Christian Heilmann

Recording talks on a shoestring – a session at encampment 2011 in London

Monday, August 22nd, 2011 at 2:22 pm

Today I spent a thoroughly enjoyable day at Encampment London and held a quick impromptu session on “recording talks on a shoestring”. There weren’t any slides but – to prove my point – I recorded the audio of my presentation and published it on the web:

Here are the main things I talked about:

  • You can easily record audio with the in-built microphone of computers these days using Audacity. As it does not need installing, this could even be run from a memory stick
  • VLC does not only play almost anything on this planet, but it can also record the screen as a video (screencast here). This is incredibly handy when you have speakers who don’t have slides but actually jump around in different programs for live demos
  • Once you recorded your audio or video you need to convert it to web formats and host them somewhere.

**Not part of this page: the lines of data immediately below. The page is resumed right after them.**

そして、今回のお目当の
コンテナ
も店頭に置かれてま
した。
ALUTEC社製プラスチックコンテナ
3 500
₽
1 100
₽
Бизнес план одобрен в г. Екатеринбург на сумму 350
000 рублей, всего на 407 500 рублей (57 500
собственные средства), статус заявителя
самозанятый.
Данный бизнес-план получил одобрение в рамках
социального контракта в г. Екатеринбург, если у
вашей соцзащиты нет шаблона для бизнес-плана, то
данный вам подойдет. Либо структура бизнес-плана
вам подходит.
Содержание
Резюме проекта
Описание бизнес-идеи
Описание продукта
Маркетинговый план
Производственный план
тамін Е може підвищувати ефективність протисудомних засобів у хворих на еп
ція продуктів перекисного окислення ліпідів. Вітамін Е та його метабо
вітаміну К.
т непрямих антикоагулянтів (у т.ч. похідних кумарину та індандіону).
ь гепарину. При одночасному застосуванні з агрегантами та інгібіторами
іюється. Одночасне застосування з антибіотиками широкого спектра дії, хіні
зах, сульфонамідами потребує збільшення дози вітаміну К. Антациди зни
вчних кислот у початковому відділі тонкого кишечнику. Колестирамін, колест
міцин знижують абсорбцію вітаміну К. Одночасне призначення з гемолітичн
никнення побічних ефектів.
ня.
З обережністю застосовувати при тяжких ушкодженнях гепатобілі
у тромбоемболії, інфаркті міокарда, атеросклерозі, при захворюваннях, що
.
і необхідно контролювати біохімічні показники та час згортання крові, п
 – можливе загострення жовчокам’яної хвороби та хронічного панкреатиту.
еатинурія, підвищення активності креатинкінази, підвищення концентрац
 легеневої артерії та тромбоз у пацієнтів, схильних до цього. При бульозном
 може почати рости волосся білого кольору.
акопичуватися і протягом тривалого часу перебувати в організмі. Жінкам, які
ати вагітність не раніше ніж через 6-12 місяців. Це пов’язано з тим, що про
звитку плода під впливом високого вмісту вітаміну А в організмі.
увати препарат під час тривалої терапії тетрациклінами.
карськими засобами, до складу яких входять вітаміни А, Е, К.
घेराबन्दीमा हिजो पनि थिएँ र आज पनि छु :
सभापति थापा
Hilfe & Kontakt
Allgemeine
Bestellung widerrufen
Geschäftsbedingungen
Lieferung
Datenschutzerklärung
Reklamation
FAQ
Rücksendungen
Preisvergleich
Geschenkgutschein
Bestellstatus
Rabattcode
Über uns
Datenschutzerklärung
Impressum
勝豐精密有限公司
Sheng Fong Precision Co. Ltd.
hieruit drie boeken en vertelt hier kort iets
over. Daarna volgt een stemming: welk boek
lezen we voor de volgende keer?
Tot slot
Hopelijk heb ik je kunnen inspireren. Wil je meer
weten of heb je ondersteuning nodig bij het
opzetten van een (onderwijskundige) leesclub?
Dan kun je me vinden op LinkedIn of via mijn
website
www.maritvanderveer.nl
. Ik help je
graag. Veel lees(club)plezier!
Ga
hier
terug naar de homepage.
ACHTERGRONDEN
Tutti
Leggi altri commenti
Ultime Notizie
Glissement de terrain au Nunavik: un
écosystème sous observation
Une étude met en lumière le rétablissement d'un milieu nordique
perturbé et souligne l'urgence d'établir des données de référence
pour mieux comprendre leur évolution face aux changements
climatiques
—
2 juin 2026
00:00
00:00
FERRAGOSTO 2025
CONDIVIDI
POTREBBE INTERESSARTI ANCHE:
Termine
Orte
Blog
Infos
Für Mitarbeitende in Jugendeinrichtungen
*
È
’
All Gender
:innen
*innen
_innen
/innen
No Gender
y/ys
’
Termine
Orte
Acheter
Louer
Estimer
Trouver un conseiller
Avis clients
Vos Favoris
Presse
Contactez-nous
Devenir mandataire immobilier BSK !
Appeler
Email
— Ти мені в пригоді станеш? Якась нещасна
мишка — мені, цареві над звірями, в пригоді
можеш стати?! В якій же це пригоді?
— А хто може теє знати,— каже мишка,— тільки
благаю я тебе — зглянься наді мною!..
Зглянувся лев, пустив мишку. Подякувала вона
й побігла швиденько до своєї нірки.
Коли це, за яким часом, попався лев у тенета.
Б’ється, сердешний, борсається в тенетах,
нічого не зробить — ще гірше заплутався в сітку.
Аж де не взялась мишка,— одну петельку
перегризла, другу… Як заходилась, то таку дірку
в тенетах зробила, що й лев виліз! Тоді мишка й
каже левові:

You can either do that inside the tools (Audacity allows for ogg and mp3 saving) but you would still need to upload them somehere. As I am releasing my talks as creative commons I normally use Archive.org for hosting and converting.
    • If you recorded your video you can use MPEGStreamclip to simply chop off the start and end and Miro video converter to convert it to WebM
    • Audio files I normally tend to convert in iTunes as I can tag them there and add cover art (as I am listening to them on my iPod)
    • Once uploaded, archive.org will give you the video as MPEG4, OGV and animated GIF (demo here). Audio gets converted to OGG (like this talk)
  • If you want to have your videos converted and hosted without the publicity or licensing of archive.org I normally tend to use Vid.ly which converts your videos on the fly to lots and lots of formats and provides you with a short link to send the right video format to the right device when you call it. It is an incredible service
  • The next step would be to allow for subtitling and captioning. This is incredibly useful to allow people to jump to the part of the talk they are really interested in and give search engines a chance to find your content. Captioning and subtitling is expensive. If you see however how cool it is at TED (for example at the excellent Roger Ebert – remaking my voice) you can see the benefits. To do this on the cheap there is Universal Subtitles, a JavaScript that adds a subtitle interface and a subtitling and translation interface to all the videos in a document. Universal Subtitles is based on the Popcorn.js library. Some people already use this one to allow for transcripts to be linked with the audio as you can see in this demo of the minnesota public radio. If you don’t want to do all that by hand there is also the Butter App project
  • One last thing I mentioned was Screenr, a free tool where you log in with Twitter and you get a screencasting app that allows you to record 5 minutes of your screen and actions and converts and hosts the final video for you. You can also save the MP4 or send it to YouTube.

This was just a quick introduction as to what you can use that is free to provide simple recordings of your event. Nothing of that replaces a professional recording, but it also doesn’t replace a few thousand pounds in your pocket with air.

What I didn’t mention was that Keynote and Quicktime both have presentation and screen recording facilities. But as they are not free, I skipped that.